_What the task requires_
Looking at the data below, state how many lines contain "políticas". No other words are wanted.
== Material provided ==
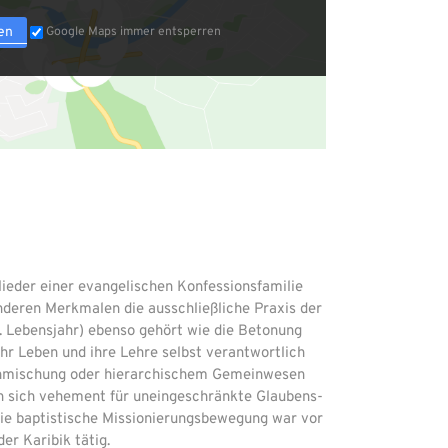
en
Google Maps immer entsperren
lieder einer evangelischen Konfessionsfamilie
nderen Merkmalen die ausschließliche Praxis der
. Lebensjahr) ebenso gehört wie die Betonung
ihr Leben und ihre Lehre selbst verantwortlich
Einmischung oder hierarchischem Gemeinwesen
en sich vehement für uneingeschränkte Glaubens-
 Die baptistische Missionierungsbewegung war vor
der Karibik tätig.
===
== Material provided ==
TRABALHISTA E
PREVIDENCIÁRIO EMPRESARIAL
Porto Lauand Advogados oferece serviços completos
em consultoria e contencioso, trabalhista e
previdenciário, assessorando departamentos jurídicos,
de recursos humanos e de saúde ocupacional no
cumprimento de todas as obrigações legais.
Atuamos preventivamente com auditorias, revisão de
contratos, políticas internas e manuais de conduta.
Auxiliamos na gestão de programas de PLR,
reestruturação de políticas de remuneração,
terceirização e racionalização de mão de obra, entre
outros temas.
===
== Material provided ==
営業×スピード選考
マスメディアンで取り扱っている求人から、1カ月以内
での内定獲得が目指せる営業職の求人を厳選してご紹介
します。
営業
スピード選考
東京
===
_Exercise result_
2